Problem to work on — Using the entries that follow, please report how many lines contain the word "target", with no other words.

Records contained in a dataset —

Segment Open

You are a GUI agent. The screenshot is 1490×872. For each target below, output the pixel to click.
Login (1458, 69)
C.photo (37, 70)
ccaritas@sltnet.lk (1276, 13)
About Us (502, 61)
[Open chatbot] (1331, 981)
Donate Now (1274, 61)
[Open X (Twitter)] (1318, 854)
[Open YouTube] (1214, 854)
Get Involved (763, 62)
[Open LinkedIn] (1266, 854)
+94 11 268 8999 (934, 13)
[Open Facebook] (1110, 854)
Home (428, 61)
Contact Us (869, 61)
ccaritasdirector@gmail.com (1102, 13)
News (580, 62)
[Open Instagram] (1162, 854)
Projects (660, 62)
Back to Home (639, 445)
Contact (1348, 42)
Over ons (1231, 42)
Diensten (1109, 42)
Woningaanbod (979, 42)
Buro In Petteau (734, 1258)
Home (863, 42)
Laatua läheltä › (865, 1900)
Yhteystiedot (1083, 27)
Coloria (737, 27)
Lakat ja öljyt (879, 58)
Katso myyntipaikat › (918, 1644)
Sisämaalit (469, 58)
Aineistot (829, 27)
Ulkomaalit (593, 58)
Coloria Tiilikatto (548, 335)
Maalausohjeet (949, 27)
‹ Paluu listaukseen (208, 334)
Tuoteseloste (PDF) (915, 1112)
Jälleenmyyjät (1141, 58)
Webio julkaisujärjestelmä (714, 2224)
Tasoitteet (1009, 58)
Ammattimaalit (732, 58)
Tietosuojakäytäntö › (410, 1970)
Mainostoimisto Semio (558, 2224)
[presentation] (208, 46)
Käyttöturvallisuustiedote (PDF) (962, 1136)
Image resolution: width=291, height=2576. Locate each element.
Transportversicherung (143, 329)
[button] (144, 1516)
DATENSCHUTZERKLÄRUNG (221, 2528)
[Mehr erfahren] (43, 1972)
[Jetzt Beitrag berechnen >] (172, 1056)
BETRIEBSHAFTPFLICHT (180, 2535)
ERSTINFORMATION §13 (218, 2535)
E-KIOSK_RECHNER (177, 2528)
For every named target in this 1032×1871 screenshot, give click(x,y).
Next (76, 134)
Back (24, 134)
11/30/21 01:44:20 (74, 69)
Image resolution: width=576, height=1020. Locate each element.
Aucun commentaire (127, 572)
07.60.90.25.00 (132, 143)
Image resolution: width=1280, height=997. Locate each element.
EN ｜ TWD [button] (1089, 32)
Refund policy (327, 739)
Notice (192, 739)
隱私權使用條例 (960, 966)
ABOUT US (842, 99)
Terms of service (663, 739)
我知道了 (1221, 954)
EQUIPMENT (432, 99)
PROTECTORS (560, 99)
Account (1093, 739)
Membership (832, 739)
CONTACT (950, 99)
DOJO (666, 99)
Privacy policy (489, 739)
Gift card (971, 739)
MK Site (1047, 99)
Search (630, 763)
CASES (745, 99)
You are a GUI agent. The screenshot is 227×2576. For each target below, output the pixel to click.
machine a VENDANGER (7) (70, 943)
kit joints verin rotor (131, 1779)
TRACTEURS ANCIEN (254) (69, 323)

Segment Closed

Answer area — 3